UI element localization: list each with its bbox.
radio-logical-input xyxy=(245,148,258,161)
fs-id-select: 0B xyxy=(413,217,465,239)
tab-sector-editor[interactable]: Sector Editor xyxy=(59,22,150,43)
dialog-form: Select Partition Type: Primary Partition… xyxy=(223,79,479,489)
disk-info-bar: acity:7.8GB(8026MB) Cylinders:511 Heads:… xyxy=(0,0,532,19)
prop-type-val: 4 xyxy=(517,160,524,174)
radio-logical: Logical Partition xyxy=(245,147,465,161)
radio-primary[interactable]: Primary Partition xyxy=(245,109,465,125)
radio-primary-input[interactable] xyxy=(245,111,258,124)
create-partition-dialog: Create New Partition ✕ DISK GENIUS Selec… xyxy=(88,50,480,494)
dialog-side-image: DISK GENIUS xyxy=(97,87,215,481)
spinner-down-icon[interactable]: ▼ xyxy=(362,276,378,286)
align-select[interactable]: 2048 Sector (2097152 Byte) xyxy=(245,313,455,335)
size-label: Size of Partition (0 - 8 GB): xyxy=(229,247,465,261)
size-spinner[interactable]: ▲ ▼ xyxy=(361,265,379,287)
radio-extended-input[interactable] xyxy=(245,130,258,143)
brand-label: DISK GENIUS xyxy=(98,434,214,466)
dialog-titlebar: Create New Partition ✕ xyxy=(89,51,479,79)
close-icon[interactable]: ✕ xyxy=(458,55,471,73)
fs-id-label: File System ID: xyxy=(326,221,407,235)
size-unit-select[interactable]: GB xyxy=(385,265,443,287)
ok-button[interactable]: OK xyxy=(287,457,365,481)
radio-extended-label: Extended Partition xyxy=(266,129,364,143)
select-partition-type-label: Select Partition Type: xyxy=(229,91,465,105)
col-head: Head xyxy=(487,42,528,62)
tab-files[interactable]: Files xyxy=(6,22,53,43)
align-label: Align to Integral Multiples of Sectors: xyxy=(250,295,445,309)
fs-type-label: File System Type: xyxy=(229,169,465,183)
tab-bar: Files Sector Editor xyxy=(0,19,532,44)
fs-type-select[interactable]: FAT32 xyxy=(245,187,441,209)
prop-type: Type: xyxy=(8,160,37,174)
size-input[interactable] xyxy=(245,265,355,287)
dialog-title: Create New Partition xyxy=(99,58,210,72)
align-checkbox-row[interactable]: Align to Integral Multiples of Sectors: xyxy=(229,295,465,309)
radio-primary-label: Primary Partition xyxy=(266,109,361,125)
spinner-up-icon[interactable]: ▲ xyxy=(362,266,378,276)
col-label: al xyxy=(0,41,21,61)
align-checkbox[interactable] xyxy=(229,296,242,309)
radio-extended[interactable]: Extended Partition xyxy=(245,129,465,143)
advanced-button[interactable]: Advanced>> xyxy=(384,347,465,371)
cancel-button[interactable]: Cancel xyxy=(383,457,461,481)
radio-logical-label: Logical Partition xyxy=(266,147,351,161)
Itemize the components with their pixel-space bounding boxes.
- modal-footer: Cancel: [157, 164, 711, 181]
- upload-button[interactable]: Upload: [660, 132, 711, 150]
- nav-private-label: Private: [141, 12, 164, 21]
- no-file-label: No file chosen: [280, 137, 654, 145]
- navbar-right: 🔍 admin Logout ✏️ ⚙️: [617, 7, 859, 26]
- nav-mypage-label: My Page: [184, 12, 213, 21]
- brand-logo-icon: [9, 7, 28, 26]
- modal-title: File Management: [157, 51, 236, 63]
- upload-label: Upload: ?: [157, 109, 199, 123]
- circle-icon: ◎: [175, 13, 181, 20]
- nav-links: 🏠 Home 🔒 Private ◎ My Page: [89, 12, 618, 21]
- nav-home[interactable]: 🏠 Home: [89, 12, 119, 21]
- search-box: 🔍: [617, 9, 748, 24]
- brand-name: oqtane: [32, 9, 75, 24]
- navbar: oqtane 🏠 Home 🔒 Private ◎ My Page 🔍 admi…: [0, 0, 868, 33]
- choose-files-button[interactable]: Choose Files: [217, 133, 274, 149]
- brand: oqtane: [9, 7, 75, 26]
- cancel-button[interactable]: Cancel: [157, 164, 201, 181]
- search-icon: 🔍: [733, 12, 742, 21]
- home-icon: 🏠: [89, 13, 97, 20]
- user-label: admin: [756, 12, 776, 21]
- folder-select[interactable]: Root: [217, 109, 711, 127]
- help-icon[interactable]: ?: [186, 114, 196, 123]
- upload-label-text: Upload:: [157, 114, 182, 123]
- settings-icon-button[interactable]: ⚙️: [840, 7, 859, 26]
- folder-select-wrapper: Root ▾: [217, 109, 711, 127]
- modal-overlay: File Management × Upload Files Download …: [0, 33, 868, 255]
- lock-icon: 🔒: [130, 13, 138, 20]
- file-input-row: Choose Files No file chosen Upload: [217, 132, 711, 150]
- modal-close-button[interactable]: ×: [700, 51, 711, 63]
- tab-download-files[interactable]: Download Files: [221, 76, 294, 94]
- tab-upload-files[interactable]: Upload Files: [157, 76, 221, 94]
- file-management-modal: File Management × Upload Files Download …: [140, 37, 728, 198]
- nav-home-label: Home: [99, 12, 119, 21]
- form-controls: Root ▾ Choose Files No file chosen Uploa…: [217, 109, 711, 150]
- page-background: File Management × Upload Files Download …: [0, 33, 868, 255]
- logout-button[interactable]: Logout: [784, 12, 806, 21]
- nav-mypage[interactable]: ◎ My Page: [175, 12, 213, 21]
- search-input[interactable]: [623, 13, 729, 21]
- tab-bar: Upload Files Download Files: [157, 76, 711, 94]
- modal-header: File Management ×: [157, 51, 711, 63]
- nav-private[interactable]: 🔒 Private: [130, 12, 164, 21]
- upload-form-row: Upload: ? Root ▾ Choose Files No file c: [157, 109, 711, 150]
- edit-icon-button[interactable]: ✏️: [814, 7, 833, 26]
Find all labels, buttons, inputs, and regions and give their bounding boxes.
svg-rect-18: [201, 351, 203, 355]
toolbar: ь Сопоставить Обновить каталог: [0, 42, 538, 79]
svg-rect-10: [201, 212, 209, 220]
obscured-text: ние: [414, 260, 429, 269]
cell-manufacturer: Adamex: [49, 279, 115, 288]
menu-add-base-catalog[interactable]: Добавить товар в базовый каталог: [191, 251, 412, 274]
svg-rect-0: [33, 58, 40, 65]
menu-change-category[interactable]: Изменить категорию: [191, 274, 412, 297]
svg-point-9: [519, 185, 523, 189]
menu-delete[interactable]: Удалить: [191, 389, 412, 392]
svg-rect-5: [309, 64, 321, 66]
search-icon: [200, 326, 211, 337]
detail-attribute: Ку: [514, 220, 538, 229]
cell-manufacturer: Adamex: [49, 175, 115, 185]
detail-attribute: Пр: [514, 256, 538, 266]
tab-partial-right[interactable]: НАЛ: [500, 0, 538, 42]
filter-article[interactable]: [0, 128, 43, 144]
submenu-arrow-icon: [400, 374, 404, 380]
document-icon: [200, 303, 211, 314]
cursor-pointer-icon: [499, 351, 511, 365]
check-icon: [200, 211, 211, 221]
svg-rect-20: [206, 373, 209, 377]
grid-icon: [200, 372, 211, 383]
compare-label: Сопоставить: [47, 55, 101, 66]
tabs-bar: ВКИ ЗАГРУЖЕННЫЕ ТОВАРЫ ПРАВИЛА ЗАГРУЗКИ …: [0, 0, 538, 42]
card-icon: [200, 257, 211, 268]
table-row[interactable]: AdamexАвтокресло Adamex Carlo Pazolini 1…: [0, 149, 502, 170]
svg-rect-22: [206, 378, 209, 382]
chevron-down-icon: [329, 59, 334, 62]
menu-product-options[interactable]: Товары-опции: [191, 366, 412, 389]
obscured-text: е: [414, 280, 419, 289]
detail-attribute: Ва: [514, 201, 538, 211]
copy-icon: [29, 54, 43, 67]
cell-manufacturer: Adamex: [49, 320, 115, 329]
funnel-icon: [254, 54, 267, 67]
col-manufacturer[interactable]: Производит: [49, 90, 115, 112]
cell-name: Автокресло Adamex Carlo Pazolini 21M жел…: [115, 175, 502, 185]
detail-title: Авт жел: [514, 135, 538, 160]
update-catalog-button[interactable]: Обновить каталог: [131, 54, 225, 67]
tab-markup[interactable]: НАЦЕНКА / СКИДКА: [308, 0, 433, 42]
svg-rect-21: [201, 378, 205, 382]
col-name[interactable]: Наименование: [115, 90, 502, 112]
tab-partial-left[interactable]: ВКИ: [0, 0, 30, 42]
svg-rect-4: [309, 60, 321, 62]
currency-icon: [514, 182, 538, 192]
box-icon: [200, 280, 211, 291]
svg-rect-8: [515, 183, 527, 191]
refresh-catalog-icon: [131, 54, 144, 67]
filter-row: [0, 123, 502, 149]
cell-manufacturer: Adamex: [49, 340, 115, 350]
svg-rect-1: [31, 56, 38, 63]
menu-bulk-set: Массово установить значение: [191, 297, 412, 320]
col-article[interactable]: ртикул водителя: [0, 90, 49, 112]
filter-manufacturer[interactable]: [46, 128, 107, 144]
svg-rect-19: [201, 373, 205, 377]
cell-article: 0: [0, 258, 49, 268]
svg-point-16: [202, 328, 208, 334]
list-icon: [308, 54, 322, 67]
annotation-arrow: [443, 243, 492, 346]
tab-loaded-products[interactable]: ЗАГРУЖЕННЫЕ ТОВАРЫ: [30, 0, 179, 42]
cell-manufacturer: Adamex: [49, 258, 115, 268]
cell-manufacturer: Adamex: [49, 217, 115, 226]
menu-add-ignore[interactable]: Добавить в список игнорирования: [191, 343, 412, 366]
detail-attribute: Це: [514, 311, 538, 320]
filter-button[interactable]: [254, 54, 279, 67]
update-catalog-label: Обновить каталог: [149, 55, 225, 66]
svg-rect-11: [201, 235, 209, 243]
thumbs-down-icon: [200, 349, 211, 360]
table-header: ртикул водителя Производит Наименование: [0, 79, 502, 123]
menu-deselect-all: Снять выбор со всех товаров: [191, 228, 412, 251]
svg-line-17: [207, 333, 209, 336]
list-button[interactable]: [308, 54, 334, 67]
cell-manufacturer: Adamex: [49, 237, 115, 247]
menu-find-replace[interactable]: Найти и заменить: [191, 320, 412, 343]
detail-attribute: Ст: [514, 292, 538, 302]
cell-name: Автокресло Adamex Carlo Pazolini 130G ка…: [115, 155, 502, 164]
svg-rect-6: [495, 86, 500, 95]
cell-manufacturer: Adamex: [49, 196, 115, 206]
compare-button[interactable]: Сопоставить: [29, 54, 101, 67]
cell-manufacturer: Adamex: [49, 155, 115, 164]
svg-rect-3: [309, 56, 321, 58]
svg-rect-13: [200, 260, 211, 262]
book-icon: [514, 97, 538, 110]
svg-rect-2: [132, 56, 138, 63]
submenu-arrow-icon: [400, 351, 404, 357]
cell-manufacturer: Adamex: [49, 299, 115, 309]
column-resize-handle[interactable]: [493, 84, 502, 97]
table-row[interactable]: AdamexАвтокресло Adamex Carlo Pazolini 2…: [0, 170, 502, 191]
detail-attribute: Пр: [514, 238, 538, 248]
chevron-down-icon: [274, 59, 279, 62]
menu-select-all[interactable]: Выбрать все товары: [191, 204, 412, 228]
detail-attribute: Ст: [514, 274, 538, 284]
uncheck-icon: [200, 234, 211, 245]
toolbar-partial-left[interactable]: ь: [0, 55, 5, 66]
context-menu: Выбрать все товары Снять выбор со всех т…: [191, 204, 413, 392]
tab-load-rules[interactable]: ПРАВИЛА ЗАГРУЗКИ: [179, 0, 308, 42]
++++++++
Search the entries above for the string "Management", and report each line where it occurs.

- modal-title: File Management: [157, 51, 236, 63]
- modal-overlay: File Management × Upload Files Download …: [0, 33, 868, 255]
- file-management-modal: File Management × Upload Files Download …: [140, 37, 728, 198]
- page-background: File Management × Upload Files Download …: [0, 33, 868, 255]
- modal-header: File Management ×: [157, 51, 711, 63]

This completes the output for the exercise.